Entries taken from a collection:
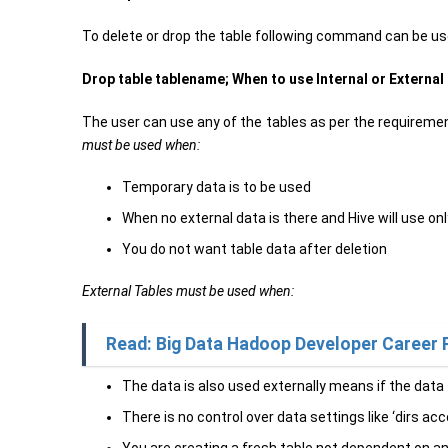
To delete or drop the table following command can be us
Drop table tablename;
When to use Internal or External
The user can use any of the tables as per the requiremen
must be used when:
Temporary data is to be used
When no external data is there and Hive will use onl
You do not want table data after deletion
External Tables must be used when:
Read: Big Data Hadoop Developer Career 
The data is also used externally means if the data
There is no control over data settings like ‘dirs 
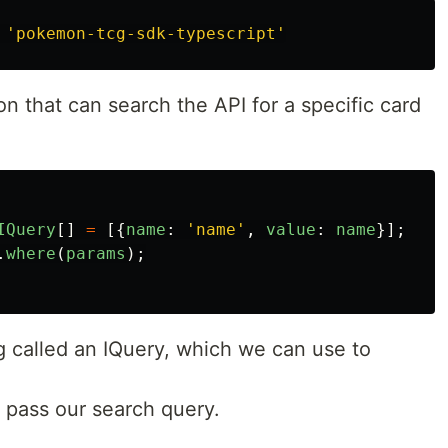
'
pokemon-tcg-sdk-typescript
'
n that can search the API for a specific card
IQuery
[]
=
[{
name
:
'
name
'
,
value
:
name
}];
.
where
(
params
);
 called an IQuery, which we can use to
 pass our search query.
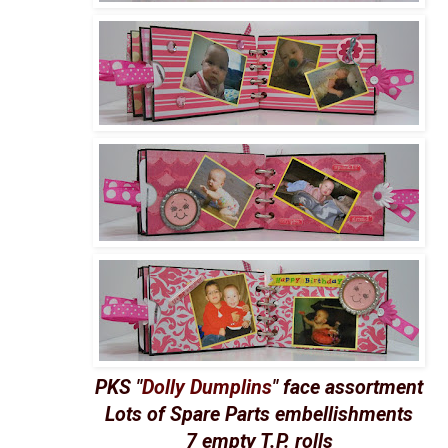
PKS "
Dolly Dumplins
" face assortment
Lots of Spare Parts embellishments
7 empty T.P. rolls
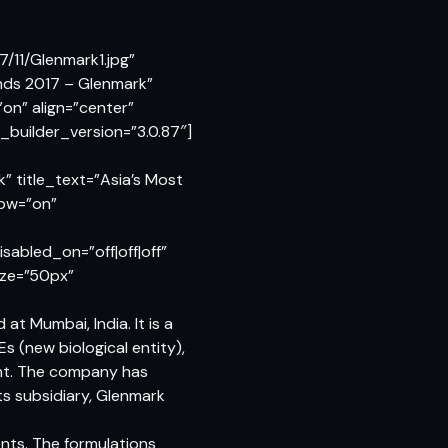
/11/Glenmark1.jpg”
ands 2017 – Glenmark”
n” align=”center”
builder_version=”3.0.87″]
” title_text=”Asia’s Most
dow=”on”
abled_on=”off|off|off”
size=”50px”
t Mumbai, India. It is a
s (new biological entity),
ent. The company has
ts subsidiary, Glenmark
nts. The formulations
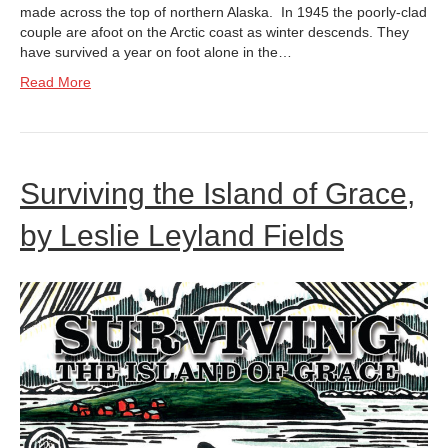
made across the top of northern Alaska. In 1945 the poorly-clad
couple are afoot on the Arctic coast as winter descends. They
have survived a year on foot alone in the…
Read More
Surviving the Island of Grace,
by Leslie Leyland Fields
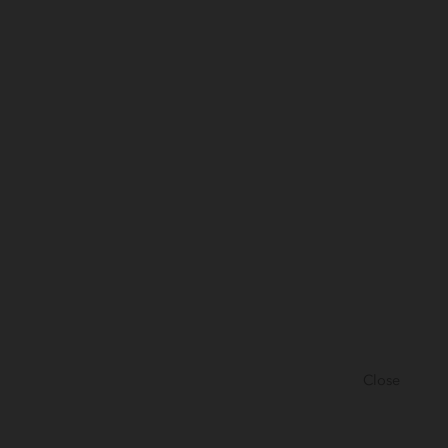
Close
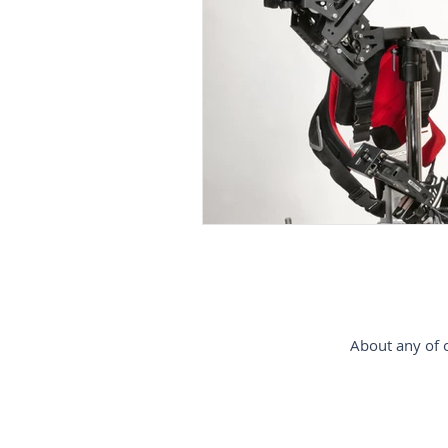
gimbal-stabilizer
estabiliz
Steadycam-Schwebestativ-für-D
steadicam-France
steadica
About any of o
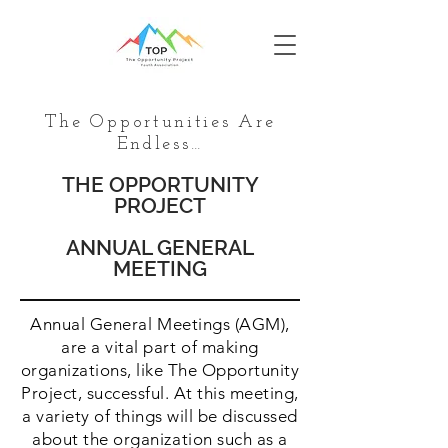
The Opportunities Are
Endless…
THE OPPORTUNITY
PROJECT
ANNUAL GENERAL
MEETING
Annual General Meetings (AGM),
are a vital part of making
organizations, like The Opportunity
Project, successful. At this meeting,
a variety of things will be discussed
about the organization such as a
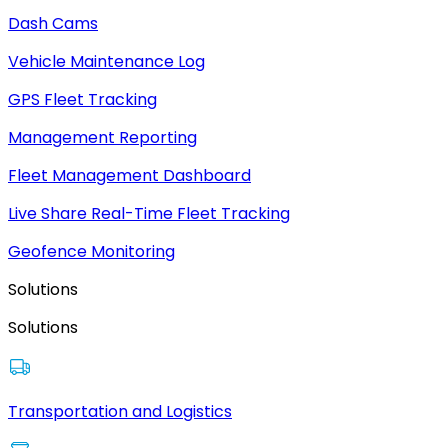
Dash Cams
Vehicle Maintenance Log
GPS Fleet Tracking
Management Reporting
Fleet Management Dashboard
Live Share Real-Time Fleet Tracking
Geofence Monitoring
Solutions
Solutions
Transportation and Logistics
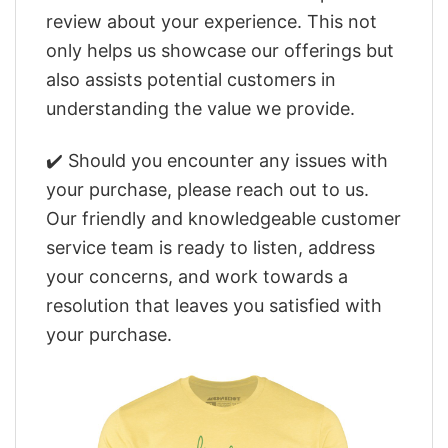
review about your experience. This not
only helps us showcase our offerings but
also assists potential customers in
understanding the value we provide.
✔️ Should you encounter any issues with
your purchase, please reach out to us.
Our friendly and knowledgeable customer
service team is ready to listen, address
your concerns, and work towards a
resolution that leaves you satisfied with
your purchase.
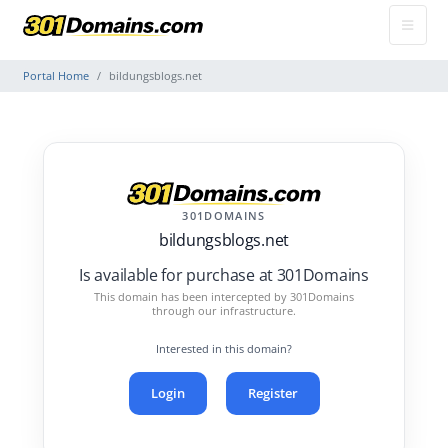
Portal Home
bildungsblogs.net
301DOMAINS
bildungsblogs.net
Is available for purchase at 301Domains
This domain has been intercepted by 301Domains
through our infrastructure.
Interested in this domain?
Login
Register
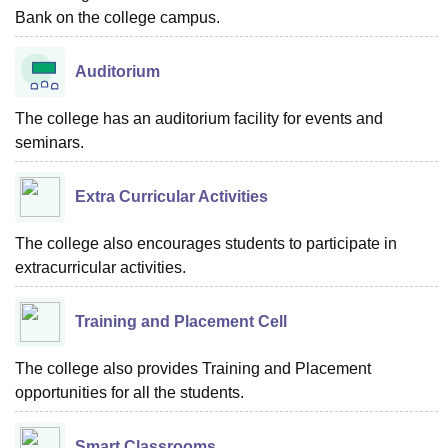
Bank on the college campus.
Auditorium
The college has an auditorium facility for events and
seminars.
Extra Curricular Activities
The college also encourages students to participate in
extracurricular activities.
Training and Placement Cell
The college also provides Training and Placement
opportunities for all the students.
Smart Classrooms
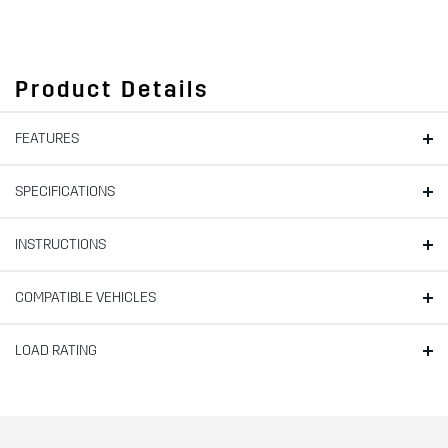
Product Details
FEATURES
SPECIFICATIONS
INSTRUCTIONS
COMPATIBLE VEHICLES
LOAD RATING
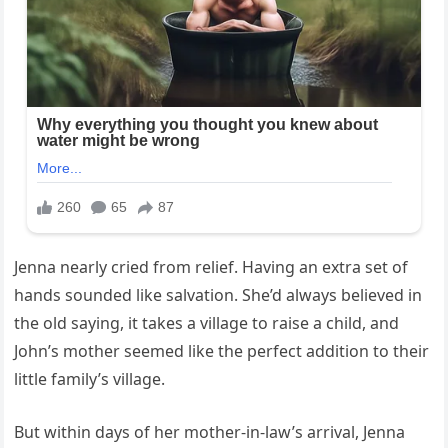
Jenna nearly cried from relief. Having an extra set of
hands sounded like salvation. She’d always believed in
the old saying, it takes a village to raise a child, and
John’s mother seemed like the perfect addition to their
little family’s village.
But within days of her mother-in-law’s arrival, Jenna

* * *

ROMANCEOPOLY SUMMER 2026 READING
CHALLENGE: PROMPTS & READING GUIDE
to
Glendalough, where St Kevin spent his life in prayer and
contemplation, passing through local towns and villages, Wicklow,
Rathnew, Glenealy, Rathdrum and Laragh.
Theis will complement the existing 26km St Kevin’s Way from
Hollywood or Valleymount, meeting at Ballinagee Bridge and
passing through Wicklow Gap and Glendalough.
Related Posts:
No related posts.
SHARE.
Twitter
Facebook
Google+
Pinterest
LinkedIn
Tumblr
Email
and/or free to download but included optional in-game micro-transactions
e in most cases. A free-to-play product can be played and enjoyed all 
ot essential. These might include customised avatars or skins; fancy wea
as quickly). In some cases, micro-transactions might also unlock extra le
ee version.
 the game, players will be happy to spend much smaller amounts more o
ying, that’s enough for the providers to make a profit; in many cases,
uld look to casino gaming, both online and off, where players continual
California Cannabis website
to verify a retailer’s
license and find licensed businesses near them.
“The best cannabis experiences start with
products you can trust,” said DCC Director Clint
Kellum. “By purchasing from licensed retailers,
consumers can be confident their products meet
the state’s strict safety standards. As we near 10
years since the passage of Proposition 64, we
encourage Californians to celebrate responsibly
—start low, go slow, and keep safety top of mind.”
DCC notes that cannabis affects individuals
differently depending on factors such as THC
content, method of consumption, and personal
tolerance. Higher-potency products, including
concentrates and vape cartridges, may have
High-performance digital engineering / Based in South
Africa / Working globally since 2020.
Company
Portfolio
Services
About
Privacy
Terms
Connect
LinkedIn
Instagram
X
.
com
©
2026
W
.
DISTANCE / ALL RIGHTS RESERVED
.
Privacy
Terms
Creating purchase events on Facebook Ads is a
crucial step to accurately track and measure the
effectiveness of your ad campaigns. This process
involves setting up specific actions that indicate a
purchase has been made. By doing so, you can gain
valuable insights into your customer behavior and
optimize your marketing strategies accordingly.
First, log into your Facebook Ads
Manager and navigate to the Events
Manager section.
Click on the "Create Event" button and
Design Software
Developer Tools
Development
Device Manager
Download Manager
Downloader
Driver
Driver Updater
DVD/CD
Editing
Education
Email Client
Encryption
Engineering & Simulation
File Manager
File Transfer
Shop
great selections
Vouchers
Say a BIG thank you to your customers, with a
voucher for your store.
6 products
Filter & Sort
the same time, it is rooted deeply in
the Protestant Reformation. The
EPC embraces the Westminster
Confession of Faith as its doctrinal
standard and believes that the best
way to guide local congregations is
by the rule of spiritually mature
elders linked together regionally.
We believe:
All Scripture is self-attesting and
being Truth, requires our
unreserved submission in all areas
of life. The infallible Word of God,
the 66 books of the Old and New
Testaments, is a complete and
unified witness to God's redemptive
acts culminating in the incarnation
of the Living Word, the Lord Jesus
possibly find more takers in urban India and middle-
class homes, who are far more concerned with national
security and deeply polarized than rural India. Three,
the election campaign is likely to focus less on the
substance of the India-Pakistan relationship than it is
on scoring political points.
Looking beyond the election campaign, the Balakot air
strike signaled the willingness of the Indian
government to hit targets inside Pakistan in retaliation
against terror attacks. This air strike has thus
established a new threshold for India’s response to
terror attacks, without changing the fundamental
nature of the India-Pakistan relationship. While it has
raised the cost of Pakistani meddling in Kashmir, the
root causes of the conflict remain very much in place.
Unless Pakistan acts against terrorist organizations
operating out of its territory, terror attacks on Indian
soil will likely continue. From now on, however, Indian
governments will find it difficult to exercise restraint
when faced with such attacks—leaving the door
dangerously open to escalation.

• Directions:
Spot every line in the entries that includes the word "much", and copy each one out.

• Solution:
 the game, players will be happy to spend much smaller amounts more o
root causes of the conflict remain very much in place.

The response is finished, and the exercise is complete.